Records from a data source
··········
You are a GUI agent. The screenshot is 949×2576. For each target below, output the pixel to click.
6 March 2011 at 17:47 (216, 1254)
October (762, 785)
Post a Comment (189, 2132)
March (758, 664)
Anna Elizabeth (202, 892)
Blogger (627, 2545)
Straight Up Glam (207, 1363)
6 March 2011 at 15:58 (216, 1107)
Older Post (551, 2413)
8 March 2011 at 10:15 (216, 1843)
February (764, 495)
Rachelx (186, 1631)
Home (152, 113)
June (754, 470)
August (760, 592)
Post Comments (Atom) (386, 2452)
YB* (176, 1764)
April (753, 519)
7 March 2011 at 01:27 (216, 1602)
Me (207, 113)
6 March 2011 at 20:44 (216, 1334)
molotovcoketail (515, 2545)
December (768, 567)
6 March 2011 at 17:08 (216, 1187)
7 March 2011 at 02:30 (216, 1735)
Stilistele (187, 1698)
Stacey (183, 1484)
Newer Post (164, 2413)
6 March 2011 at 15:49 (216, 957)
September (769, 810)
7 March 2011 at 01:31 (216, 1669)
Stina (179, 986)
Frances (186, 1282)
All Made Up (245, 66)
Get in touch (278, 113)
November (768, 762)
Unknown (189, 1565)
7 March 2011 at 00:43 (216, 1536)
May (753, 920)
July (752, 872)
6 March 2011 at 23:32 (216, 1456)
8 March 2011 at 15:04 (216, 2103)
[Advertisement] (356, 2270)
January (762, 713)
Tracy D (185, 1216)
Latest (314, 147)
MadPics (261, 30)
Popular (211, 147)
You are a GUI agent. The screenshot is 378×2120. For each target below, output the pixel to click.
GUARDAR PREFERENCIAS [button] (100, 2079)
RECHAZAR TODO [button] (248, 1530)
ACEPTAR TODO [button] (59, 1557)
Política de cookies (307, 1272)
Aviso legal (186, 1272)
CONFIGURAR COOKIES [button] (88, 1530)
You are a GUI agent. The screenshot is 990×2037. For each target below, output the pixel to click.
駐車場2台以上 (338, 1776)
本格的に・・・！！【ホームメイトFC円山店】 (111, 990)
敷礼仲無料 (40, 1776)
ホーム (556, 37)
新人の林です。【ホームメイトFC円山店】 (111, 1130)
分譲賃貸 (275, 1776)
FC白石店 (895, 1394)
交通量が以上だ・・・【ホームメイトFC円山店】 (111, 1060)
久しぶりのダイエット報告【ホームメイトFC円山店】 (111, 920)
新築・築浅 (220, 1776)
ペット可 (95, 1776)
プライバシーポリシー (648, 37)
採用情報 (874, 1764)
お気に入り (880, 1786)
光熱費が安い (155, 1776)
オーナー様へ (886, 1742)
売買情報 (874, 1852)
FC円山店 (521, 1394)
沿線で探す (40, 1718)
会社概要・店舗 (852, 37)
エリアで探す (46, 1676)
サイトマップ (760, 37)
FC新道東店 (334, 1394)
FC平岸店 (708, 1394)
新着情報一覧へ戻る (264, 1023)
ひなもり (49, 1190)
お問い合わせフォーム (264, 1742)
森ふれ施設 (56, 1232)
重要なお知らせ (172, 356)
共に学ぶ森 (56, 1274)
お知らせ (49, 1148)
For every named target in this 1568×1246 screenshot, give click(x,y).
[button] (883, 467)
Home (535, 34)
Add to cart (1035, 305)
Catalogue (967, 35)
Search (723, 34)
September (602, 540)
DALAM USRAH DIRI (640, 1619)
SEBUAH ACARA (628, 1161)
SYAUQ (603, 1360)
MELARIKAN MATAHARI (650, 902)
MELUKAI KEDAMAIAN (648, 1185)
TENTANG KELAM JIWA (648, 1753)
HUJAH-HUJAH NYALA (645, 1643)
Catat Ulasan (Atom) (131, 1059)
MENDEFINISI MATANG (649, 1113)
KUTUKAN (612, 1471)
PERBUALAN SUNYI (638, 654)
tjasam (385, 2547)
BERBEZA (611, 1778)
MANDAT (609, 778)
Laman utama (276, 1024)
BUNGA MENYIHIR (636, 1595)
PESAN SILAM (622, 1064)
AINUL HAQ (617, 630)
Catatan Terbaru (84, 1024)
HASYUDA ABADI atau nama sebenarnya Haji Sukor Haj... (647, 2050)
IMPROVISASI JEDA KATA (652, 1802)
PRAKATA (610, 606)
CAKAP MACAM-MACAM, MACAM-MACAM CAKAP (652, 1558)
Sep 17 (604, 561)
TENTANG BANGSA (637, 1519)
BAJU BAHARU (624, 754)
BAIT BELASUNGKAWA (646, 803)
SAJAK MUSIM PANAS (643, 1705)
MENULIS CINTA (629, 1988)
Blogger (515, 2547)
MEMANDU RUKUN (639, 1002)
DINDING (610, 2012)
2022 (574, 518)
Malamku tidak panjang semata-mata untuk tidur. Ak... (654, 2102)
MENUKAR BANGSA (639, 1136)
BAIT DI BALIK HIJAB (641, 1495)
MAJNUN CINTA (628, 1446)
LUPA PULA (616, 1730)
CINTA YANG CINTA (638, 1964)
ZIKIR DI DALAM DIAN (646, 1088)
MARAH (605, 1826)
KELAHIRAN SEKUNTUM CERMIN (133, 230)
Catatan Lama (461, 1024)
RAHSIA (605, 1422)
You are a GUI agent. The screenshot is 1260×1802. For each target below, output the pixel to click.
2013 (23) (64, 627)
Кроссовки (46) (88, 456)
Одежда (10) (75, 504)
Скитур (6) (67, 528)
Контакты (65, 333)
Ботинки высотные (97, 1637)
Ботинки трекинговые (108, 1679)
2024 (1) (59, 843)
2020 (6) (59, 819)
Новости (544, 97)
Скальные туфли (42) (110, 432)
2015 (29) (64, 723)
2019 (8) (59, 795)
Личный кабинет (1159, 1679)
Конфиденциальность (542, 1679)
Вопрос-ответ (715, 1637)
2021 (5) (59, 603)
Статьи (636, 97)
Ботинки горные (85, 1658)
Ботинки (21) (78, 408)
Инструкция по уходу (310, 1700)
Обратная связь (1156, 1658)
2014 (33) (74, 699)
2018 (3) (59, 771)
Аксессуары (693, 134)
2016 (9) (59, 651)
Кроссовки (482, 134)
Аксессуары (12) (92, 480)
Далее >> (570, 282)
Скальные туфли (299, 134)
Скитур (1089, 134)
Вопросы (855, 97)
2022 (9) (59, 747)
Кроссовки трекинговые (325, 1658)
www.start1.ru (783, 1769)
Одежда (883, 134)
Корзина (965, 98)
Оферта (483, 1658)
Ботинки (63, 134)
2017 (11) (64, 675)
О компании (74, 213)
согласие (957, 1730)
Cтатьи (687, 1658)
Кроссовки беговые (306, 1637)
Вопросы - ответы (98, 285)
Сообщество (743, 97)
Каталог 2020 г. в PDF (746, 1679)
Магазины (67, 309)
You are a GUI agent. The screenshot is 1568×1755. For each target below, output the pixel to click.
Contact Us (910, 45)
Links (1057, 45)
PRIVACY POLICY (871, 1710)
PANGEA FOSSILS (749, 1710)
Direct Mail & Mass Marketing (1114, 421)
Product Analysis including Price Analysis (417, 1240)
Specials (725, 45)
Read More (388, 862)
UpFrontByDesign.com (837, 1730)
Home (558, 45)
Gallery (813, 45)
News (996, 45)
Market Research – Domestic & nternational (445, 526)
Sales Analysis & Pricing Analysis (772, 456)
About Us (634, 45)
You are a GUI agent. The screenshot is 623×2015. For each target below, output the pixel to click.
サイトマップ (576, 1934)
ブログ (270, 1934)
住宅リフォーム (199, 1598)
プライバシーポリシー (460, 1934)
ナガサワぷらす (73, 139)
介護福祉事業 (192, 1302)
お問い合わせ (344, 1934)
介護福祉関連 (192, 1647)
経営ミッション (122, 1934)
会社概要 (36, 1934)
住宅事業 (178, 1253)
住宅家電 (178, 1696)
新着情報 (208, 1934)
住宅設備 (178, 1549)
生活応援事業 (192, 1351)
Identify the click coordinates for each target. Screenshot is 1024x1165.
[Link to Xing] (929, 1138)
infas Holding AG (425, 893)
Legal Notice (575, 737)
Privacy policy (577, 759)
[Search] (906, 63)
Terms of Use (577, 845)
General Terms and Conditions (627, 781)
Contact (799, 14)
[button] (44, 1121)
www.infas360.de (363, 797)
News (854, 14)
··········
### EXERCISE BRIEF
Print exactly, and only, the lines from the line that contains "Privacy policy (577, 759)" through the last line of the records.

### REPLY TO THE TASK
Privacy policy (577, 759)
[Search] (906, 63)
Terms of Use (577, 845)
General Terms and Conditions (627, 781)
Contact (799, 14)
[button] (44, 1121)
www.infas360.de (363, 797)
News (854, 14)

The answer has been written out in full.